_What to do_
Show each line of the records in which the word "Atlassian" occurs.

_Working data_

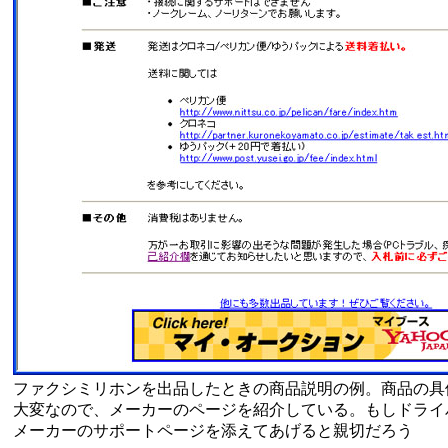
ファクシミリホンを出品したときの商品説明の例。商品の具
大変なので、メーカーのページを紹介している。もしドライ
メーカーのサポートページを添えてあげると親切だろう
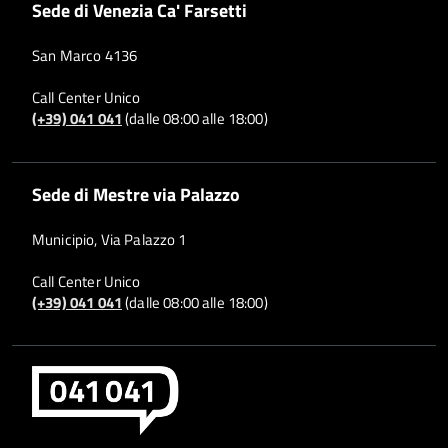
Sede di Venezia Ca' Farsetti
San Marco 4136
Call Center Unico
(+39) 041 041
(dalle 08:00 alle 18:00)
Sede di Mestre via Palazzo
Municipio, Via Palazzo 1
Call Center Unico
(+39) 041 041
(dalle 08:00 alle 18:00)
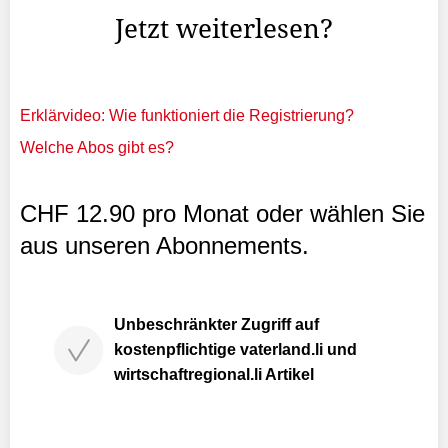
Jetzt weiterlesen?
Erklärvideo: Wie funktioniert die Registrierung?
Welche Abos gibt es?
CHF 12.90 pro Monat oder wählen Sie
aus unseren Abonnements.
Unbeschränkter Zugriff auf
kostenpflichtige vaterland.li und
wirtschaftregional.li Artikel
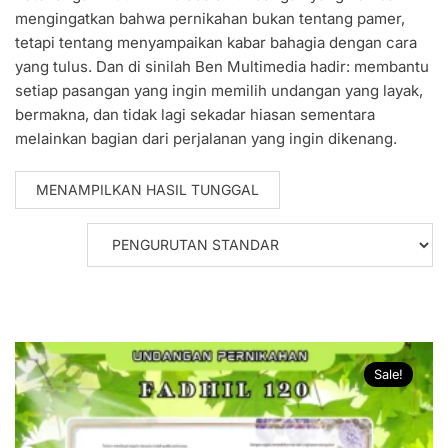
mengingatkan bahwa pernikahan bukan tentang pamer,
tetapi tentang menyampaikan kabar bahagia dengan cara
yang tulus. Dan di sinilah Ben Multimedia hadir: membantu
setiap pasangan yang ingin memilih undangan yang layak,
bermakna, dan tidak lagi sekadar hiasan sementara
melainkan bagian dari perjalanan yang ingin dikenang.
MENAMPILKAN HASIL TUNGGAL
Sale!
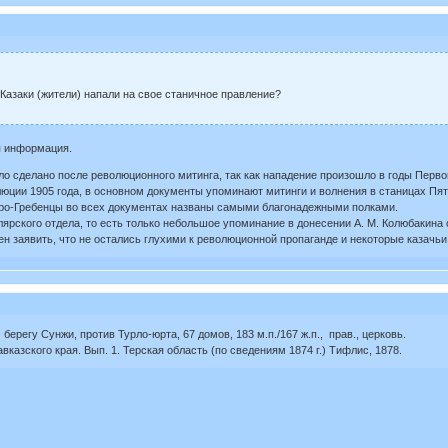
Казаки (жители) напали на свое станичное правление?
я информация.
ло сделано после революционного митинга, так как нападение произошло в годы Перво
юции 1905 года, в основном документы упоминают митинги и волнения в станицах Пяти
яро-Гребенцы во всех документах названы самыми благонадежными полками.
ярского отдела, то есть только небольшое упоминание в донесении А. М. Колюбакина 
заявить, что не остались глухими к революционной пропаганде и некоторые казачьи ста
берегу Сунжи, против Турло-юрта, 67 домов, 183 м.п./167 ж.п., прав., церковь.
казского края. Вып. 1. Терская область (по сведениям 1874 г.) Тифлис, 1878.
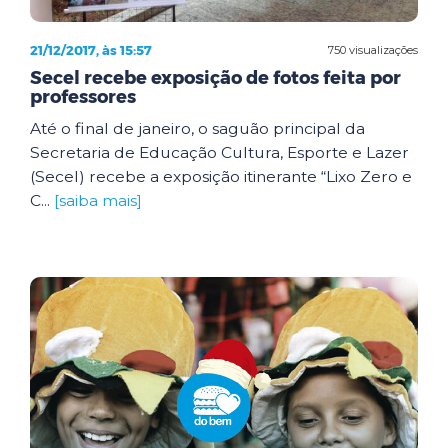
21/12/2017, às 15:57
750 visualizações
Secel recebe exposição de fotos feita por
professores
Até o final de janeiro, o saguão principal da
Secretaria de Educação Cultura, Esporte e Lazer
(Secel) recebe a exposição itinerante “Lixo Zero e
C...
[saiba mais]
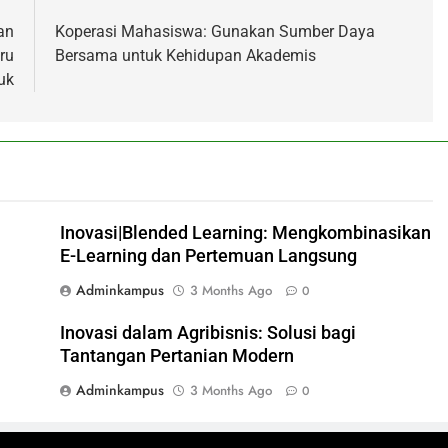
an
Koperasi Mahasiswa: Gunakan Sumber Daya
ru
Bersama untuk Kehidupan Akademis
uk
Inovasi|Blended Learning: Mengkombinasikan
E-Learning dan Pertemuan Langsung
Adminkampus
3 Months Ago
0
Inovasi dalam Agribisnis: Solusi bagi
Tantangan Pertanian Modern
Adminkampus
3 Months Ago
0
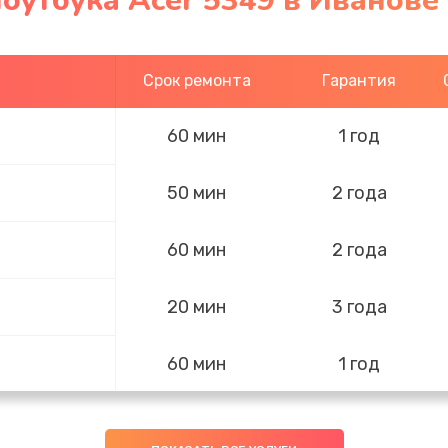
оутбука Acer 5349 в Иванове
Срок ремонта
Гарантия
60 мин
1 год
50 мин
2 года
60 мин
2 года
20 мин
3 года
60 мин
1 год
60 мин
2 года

--

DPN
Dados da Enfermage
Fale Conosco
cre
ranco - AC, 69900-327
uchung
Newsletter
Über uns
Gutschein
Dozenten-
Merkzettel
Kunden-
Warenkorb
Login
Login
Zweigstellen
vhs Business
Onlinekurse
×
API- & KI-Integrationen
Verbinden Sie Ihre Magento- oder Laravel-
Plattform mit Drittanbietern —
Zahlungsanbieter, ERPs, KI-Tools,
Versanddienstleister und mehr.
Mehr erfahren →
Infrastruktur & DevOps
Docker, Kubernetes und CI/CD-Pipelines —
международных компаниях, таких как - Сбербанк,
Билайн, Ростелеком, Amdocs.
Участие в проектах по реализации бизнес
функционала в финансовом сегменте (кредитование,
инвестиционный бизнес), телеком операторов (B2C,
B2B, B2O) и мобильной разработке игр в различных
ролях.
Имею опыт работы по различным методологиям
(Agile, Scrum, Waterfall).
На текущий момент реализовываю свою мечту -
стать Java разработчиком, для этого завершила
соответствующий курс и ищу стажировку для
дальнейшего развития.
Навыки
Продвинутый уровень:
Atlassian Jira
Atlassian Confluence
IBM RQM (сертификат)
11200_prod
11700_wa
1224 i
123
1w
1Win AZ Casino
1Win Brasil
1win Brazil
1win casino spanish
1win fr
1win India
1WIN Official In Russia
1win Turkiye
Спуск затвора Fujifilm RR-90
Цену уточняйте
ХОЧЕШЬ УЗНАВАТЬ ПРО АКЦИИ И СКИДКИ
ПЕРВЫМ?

_Expected answer_
Atlassian Jira
Atlassian Confluence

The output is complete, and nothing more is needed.